AMENDMENT (this “Amendment”) dated as of March 1, 2021 to the Revolving Credit Agreement dated as of August 7, 2018 (as amended, restated, supplemented or otherwise modified prior to the date hereof, the “Credit Agreement”) by and among Twitter, Inc. (the “Borrower”), the Lenders party thereto and JPMorgan Chase Bank, N.A., as Administrative Agent (the “Administrative Agent”).

W I T N E S S E T H :

WHEREAS, the Borrower has requested to amend the Credit Agreement pursuant to Section 9.02(b) of the Credit Agreement; and

WHEREAS, the Lenders on the signature pages hereto constitute the Required Lenders under the Credit Agreement;

NOW, THEREFORE, for good and valuable consideration, the receipt and sufficiency of which is hereby acknowledged, the parties hereto agree as follows:

SECTION 1. Defined Terms; References.

(a) Unless otherwise specifically defined herein, each term used herein that is defined in this Amendment has the meaning assigned to such term in the Credit Agreement.

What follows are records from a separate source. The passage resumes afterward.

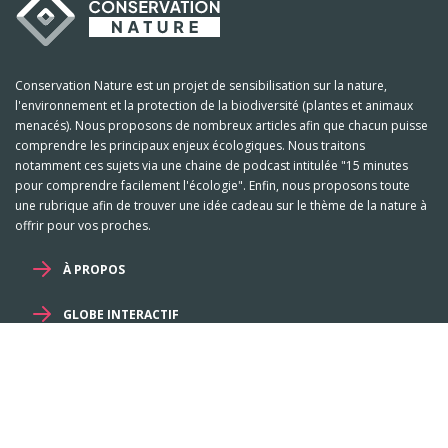
Conservation Nature est un projet de sensibilisation sur la nature,
l'environnement et la protection de la biodiversité (plantes et animaux
menacés). Nous proposons de nombreux articles afin que chacun puisse
comprendre les principaux enjeux écologiques. Nous traitons
notamment ces sujets via une chaine de podcast intitulée "15 minutes
pour comprendre facilement l'écologie". Enfin, nous proposons toute
une rubrique afin de trouver une idée cadeau sur le thème de la nature à
offrir pour vos proches.
À PROPOS
GLOBE INTERACTIF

(b) Each reference to “hereof”, “hereunder”, “herein” and “hereby” and each other similar reference and each reference to “this Agreement” and each other similar reference contained in the Credit Agreement shall, after this Amendment becomes effective, refer to the Credit Agreement as amended hereby. This Amendment shall constitute a “Loan Document” for all purposes of the Credit Agreement and the other Loan Documents.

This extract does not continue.